A new study reveals that a nutrient called l-carnitine, which is found in red meat and is also popular as a dietary supplement, may also play a role in the development of heart disease.
In a series of experiments in people and mice, scientists for the first time demonstrated that carnitine from foods as well as from supplements influenced cardiovascular risk.
"We now have an understanding of a new nutritional pathway that helps explain the long-standing recognition of a link between red meat and the development of heart disease," said study researcher Dr. Stanley Hazen, section head of preventive cardiology at the Cleveland Clinic in Cleveland, Ohio. The pathway involves the gut bacteria that metabolize carnitine in people who regularly eat meat, he said.
Hazen and his research team suspected there must be something else in red meat, besides its cholesterol and saturated fat, that explains its association with heart disease. "This study suggests carnitine may be a piece of this link," he said.
The findings were published online today (April 7) in the journal Nature Medicine.
A carnitine connection
Two years ago, Hazen and his research team discovered that microorganisms in the intestines can convert substances found in choline, a common dietary fat, to a by-product known as TMAO, trimethylamine-N-oxide.
This new study looked at l-carnitine, which has a similar chemical structure to choline.

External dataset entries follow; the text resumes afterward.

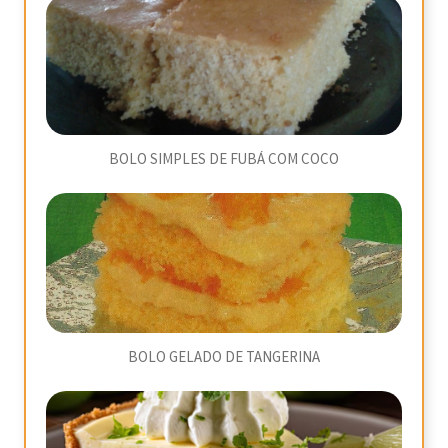
BOLO SIMPLES DE FUBÁ COM COCO
BOLO GELADO DE TANGERINA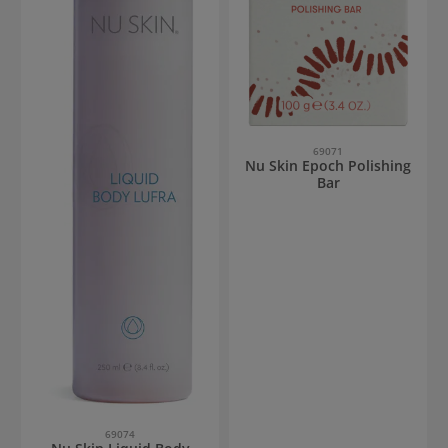
69071
Nu Skin Epoch Polishing
Bar
69074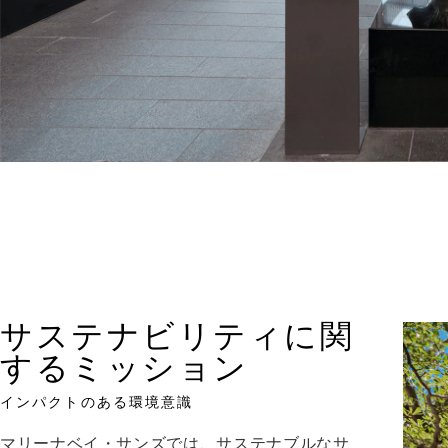
サステナビリティに関
するミッション
インパクトのある環境意識
マリーナベイ・サンズでは、サステナブルなサ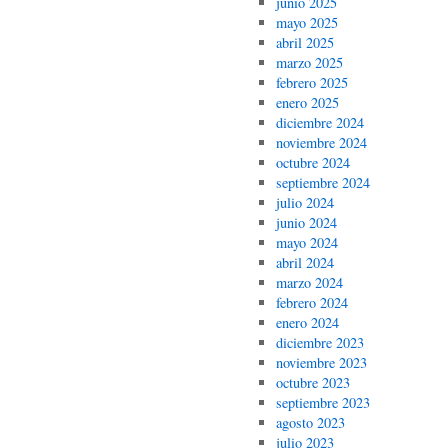
junio 2025
mayo 2025
abril 2025
marzo 2025
febrero 2025
enero 2025
diciembre 2024
noviembre 2024
octubre 2024
septiembre 2024
julio 2024
junio 2024
mayo 2024
abril 2024
marzo 2024
febrero 2024
enero 2024
diciembre 2023
noviembre 2023
octubre 2023
septiembre 2023
agosto 2023
julio 2023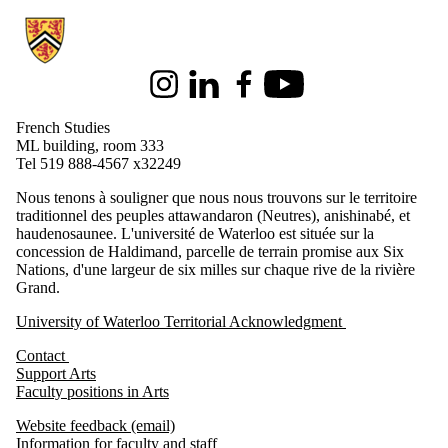
Information about French Studies
Instagram
LinkedIn
Facebook
Youtube
French Studies
ML building, room 333
Tel 519 888-4567 x32249
Nous tenons à souligner que nous nous trouvons sur le territoire
traditionnel des peuples attawandaron (Neutres), anishinabé, et
haudenosaunee. L'université de Waterloo est située sur la
concession de Haldimand, parcelle de terrain promise aux Six
Nations, d'une largeur de six milles sur chaque rive de la rivière
Grand.
University of Waterloo Territorial Acknowledgment
Contact
Support Arts
Faculty positions in Arts
Website feedback (email)
Information for faculty and staff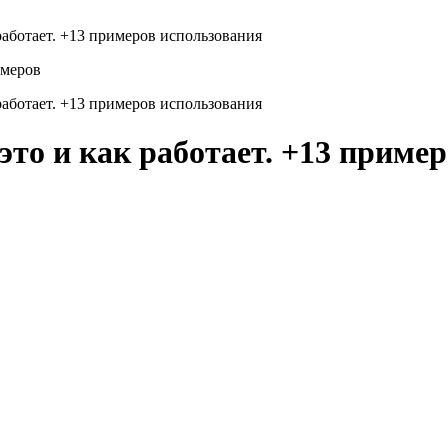
работает. +13 примеров использования
работает. +13 примеров использования
то и как работает. +13 приме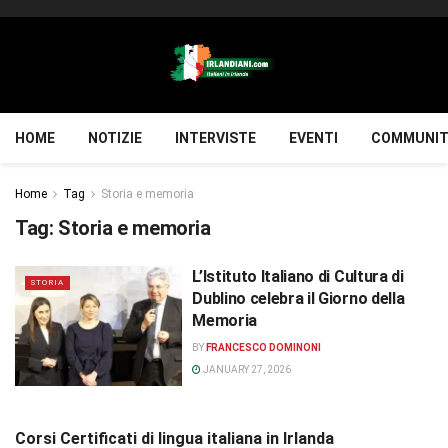
HOME
NOTIZIE
INTERVISTE
EVENTI
COMMUNIT
Home
Tag
Storia e memoria
Tag:
Storia e memoria
L’Istituto Italiano di Cultura di
STORIA
Dublino celebra il Giorno della
Memoria
BY
FRANCESCO DOMINONI
JANUARY 27, 2026
Corsi Certificati di lingua italiana in Irlanda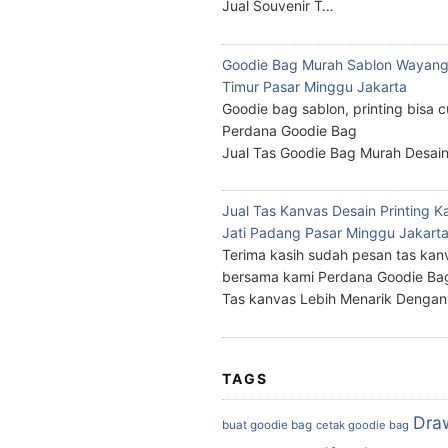
Jual Souvenir T…
Goodie Bag Murah Sablon Wayang
Timur Pasar Minggu Jakarta
Goodie bag sablon, printing bisa 
Perdana Goodie Bag
Jual Tas Goodie Bag Murah Desai
Jual Tas Kanvas Desain Printing K
Jati Padang Pasar Minggu Jakart
Terima kasih sudah pesan tas kan
bersama kami Perdana Goodie Ba
Tas kanvas Lebih Menarik Denga
TAGS
Dra
buat goodie bag
cetak goodie bag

Carnitine is a nutrient found at high levels in red meat, but fish, poultry, milk and other dairy products are also good food sources of it. Carnitine is also a popular over-the-counter diet supplement, often billed as helping to boost energy and bulk up muscle. It's found in some energy drinks and muscle milks.
The researchers looked at fasting levels of blood carnitine in nearly 2,600 men and women. The findings showed that carnitine levels could quite strongly predict participant's risk of existing coronary artery disease, as well as the risk of having a major cardiac event, such as heart attack, stroke, or death over a three-year period, but only in adults who had high blood levels of TMAO.
Hazen's group also compared mice fed their normal chow, which is basically a vegetarian diet, with mice whose food was supplemented with carnitine.
"We saw that carnitine supplements doubled the rates of atherosclerosis in the mice," Hazen said. It did this by dramatically increasing levels of TMAO, which is produced by gut bacteria that metabolize l-carnitine.
As for how carnitine in red meat may be linked with heart disease, Hazen explained that chronic ingestion of carnitine fundamentally shifts the metabolism of cholesterol. "It's changing it in a way that will make you more prone to heart disease," he said. Eating carnitine causes more cholesterol to be deposited onto artery walls, and less to be eliminated from the body.
What to do
Besides looking at animal models, researchers also looked at what happens when people eat carnitine, comparing 51 people who normally eat meat to 23 people who were vegetarian or vegan (who consume no animal products). The researchers found that adults who avoid meat and eat fewer animal products produced much lower concentrations of TMAO in the blood compared with the meat eaters.
"If you're eating a lot of red meat, this study argues to consider cutting back," Hazen said. He recommended decreasing the frequency of eating red meat, and its portion size.
For people taking carnitine supplements, Hazen said he's unaware of a compelling study that shows a dramatic benefit from them. And taking the supplement could be influencing a person's long-term risk of heart disease, he suggested.
Pass it on: A compound called carnitine found in in red meat and supplements may increase the risk of heart disease.